== Information given ==
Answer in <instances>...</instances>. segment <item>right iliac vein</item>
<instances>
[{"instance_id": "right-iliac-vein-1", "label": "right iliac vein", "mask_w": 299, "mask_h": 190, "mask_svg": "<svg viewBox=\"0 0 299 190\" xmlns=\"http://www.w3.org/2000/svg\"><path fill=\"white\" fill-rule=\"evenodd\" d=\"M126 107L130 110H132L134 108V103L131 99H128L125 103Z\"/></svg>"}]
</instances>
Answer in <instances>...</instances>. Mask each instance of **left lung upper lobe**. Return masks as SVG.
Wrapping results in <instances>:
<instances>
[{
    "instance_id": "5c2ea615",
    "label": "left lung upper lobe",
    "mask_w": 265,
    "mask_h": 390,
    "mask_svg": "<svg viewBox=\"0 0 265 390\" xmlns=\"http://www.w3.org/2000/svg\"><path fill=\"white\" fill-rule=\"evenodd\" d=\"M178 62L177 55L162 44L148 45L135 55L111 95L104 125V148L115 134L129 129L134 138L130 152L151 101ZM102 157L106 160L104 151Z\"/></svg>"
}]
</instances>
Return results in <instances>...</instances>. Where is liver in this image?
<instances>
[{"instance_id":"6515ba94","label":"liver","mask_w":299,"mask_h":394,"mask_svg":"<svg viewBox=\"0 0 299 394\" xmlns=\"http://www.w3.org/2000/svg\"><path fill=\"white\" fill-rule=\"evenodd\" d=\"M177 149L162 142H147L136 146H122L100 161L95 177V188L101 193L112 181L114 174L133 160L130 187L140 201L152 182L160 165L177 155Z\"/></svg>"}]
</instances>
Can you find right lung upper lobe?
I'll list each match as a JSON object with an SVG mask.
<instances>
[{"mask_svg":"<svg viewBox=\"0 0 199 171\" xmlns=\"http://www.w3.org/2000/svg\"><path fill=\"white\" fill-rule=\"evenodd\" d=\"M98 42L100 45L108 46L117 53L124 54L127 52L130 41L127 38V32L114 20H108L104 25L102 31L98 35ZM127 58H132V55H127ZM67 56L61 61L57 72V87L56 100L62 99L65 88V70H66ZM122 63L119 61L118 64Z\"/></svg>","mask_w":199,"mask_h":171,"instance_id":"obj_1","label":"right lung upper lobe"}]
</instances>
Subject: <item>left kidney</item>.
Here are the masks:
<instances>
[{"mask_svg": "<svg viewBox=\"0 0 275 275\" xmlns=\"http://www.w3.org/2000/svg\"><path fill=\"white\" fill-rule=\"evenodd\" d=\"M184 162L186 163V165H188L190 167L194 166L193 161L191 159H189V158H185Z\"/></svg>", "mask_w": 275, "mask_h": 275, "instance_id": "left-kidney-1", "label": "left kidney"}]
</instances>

== What to do ==
Could you set down every record exactly as given?

== Answer area ==
Answer in <instances>...</instances>. segment <item>right iliac vein</item>
<instances>
[{"instance_id": "right-iliac-vein-1", "label": "right iliac vein", "mask_w": 299, "mask_h": 190, "mask_svg": "<svg viewBox=\"0 0 299 190\" xmlns=\"http://www.w3.org/2000/svg\"><path fill=\"white\" fill-rule=\"evenodd\" d=\"M126 107L130 110H132L134 108V103L131 99H128L125 103Z\"/></svg>"}]
</instances>
Answer in <instances>...</instances>. Mask each instance of **left lung upper lobe**. Return masks as SVG.
Wrapping results in <instances>:
<instances>
[{
    "instance_id": "5c2ea615",
    "label": "left lung upper lobe",
    "mask_w": 265,
    "mask_h": 390,
    "mask_svg": "<svg viewBox=\"0 0 265 390\" xmlns=\"http://www.w3.org/2000/svg\"><path fill=\"white\" fill-rule=\"evenodd\" d=\"M178 62L177 55L162 44L148 45L135 55L111 95L104 125V148L115 134L129 129L134 138L130 152L151 101ZM102 157L106 160L104 151Z\"/></svg>"
}]
</instances>
Return results in <instances>...</instances>. Where is liver in this image?
<instances>
[{"instance_id":"6515ba94","label":"liver","mask_w":299,"mask_h":394,"mask_svg":"<svg viewBox=\"0 0 299 394\" xmlns=\"http://www.w3.org/2000/svg\"><path fill=\"white\" fill-rule=\"evenodd\" d=\"M177 149L162 142H147L136 146H122L100 161L95 177V188L101 193L112 181L114 174L133 160L130 187L140 201L152 182L160 165L177 155Z\"/></svg>"}]
</instances>
Can you find right lung upper lobe?
I'll list each match as a JSON object with an SVG mask.
<instances>
[{"mask_svg":"<svg viewBox=\"0 0 199 171\" xmlns=\"http://www.w3.org/2000/svg\"><path fill=\"white\" fill-rule=\"evenodd\" d=\"M98 42L100 45L108 46L117 53L124 54L127 52L130 41L127 38V32L114 20H108L104 25L102 31L98 35ZM127 58H132V55H127ZM67 56L61 61L57 72V87L56 100L62 99L65 88V70H66ZM122 63L119 61L118 64Z\"/></svg>","mask_w":199,"mask_h":171,"instance_id":"obj_1","label":"right lung upper lobe"}]
</instances>
Subject: <item>left kidney</item>.
Here are the masks:
<instances>
[{"mask_svg": "<svg viewBox=\"0 0 275 275\" xmlns=\"http://www.w3.org/2000/svg\"><path fill=\"white\" fill-rule=\"evenodd\" d=\"M184 162L186 163V165H188L190 167L194 166L193 161L191 159H189V158H185Z\"/></svg>", "mask_w": 275, "mask_h": 275, "instance_id": "left-kidney-1", "label": "left kidney"}]
</instances>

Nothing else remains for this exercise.